Entries linking to bicameral
bi-
word-forming element meaning "two, having two, twice, double, doubly, twofold, once every two," etc., from Latin bi- "twice, double," from Old Latin dvi- (cognate with Sanskrit dvi-, Greek di-, dis-, Old English twi-, German zwei- "twice, double"), from PIE root *dwo- "two."
Nativized from 16c. Occasionally bin- before vowels; this form originated in French, not Latin, and might be partly based on or influenced by Latin bini "twofold" (see binary). In chemical terms, it denotes two parts or equivalents of the substance referred to. Cognate with twi- and di- (1).
camera n.
1708, "vaulted building; arched roof or ceiling," from Latin camera "a vault, vaulted room" (source also of Italian camera, Spanish camara, French chambre), from Greek kamara "vaulted chamber, anything with an arched cover," which is of uncertain origin. A doublet of chamber. Old Church Slavonic komora, Lithuanian kamara, Old Irish camra all are borrowings from Latin.
The word also was used from early 18c. as a short form of Modern Latin camera obscura "dark chamber" (a black box with a lens that could project images of external objects), contrasted with camera lucida (c. 1750, Latin for "light chamber"), which uses prisms to produce an image of a distant object on paper beneath the instrument which can be traced.
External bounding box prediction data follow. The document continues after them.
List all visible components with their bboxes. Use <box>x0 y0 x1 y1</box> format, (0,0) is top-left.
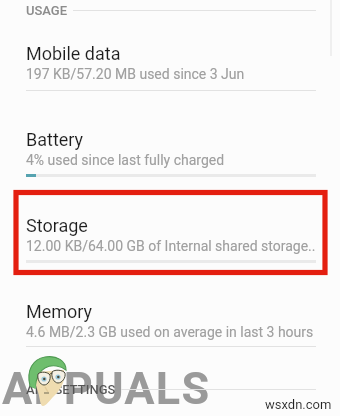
button[interactable]: Storage <box>0 201 340 275</box>
staticText: 197 KB/57.20 MB used since 3 Jun <box>26 66 340 82</box>
staticText: 4% used since last fully charged <box>26 152 340 168</box>
staticText: Battery <box>26 129 84 150</box>
button[interactable]: Mobile data <box>0 29 340 103</box>
button[interactable]: Battery <box>0 115 340 189</box>
staticText: APPUALS <box>2 362 211 415</box>
staticText: APP SETTINGS <box>26 382 116 397</box>
staticText: USAGE <box>26 3 68 18</box>
button[interactable]: Memory <box>0 287 340 361</box>
staticText: Mobile data <box>26 43 121 64</box>
staticText: Storage <box>26 215 88 236</box>
staticText: Memory <box>26 301 93 322</box>
staticText: wsxdn.com <box>265 397 332 412</box>
staticText: 4.6 MB/2.3 GB used on average in last 3 … <box>26 324 340 340</box>
staticText: 12.00 KB/64.00 GB of Internal shared sto… <box>26 238 340 254</box>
This sense was expanded to become the word for "picture-taking device used by photographers" (the thing a modification of the camera obscura) when modern photography began c. 1840. The word was extended to television filming devices from 1928. Camera-shy is attested from 1890. Camera-man is from 1908.
-al 1
suffix forming adjectives from nouns or other adjectives, "of, like, related to, pertaining to," Middle English -al, -el, from French or directly from Latin -alis (see -al (2)).